Não trocamos os envelopes dos ganhadores do Oscar, mas nos confundimos com os nossos desejos, provocamos acidentes a partir de funda omissão e entregamos os nomes errados de nossas escolhas.
A insatisfação é a regra, acompanhamos postagens em praias paradisíacas, e nos ressentimos de trabalhar e estudar. Engatamos um papo aleatório com colegas e não nos mexemos em nossos intervalos de lazer. O corpo baixa a âncora e não navega mais pelos aposentos.
Uma cena comum é a família no sofá, cada um digitando no seu aparelho. Os pontos de convergência são raros.
Sempre estamos em outro local, teclando com outros, longe dali, e esquecendo quem se encontra próximo, rente, visível. Vamos investindo em distâncias e ausências e nos desacostumando com os abraços, com os beijos, com os risos a um palmo de nosso nariz.
No trânsito, na aula, no emprego, mantemos postagens infinitas nas redes sociais. Alimentamos uma doentia ubiquidade. Quem está em todos os lugares não está em nenhum.

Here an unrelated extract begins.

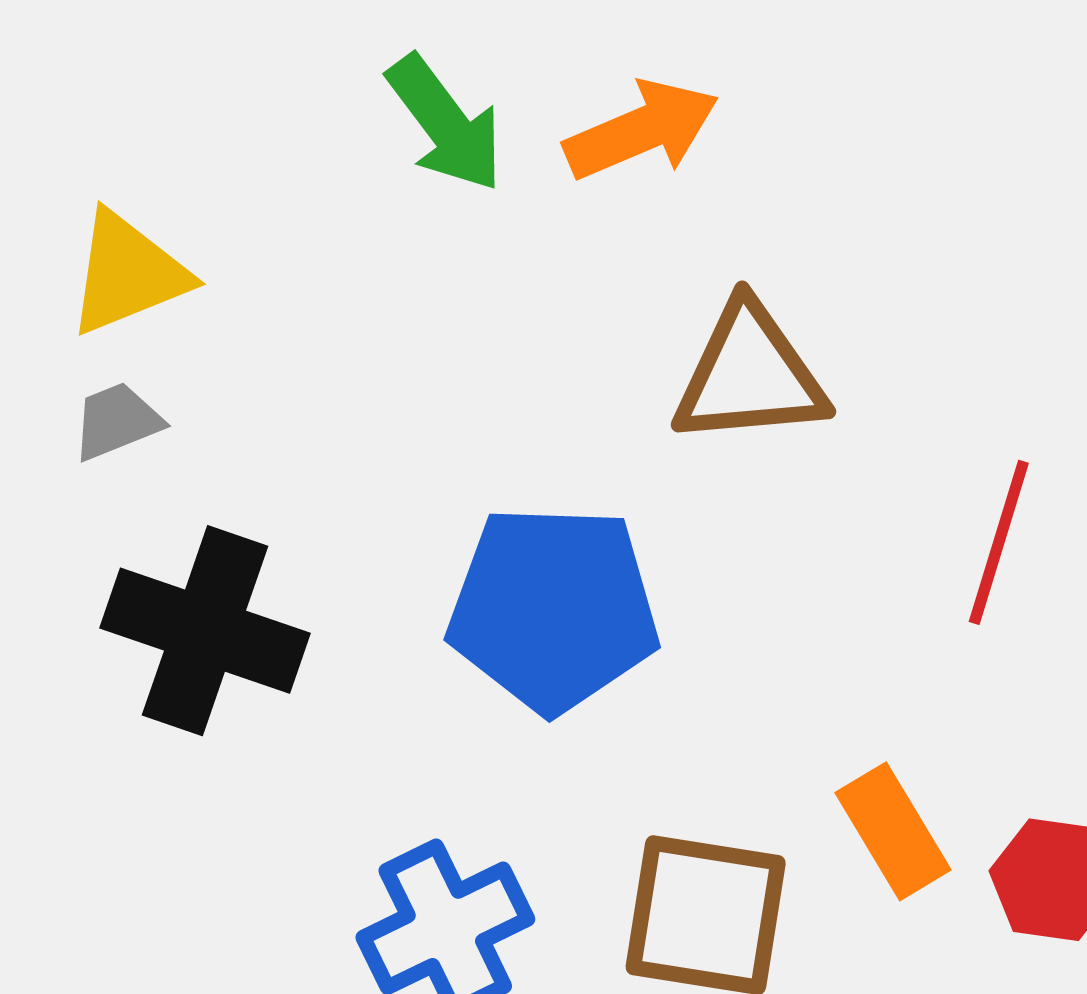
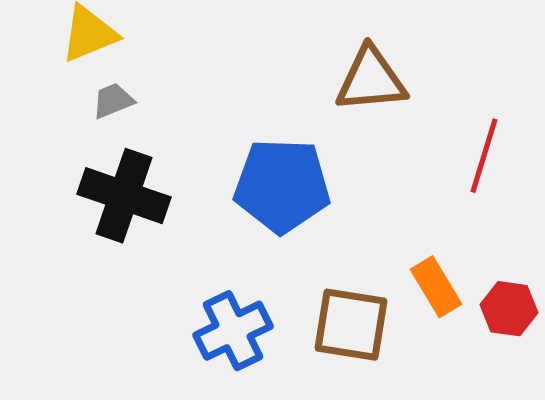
gray trapezoid: (117, 421) -> (113, 101), moved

É um coma digital, um permanente exílio das vontades. Verificamos o e-mail, o Instagram, o Facebook, o Twitter e nem temos noção do que iríamos fazer, e já nos dispersamos com aquilo que aparece na frente. Não há uma tarefa, porém a absoluta evasão dos dedos. O que era para levar alguns minutos demanda horas de imersão.
Não existe mais o tempo vertical e único, é tudo acumulado e sobreposto, mastigado de modo precário e inconstante.

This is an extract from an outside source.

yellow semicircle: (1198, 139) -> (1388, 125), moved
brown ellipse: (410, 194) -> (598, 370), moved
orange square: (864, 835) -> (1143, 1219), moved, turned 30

As pessoas costumam se assustar com frequência quando interpeladas. A cabeça é obrigada a descer de paragens abstratas dos bytes e responder de repente. Percebe-se o grande esforço do distraído virtual para participar do cotidiano concreto e dos apelos por atenção. Ele é pego em flagrante não fazendo nada e arruma desculpas de fotos e vídeos interessantes. Partilha links engraçados, memes e não se reparte com quem mais precisa. Demonstra conhecimento dos tópicos do momento, mas não se atualiza na intimidade.
A imobilidade nos levará para a indiferença. Exercitaremos a inveja, a indiscrição e a cobiça, e não o amor, a saudade e a amizade familiar.
Época esquisita, esdrúxula, inexplicável, onde somos íntimos de estranhos e estranhos dos nossos íntimos.